(DATASET CONTENT Opens)
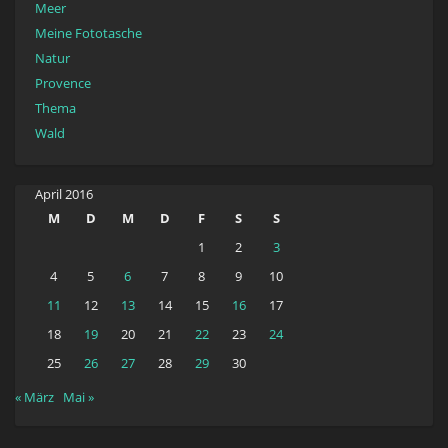
Meer
Meine Fototasche
Natur
Provence
Thema
Wald
April 2016
M
D
M
D
F
S
S
1
2
3
4
5
6
7
8
9
10
11
12
13
14
15
16
17
18
19
20
21
22
23
24
25
26
27
28
29
30
« März
Mai »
(DATASET CONTENT Closes)
▶ **TASK TO COMPLETE**:
When you copy the data above, keep each line exact and omit the pictures.

▶ **PROBLEM SOLUTION**:
Meer
Meine Fototasche
Natur
Provence
Thema
Wald
April 2016
M
D
M
D
F
S
S
1
2
3
4
5
6
7
8
9
10
11
12
13
14
15
16
17
18
19
20
21
22
23
24
25
26
27
28
29
30
« März
Mai »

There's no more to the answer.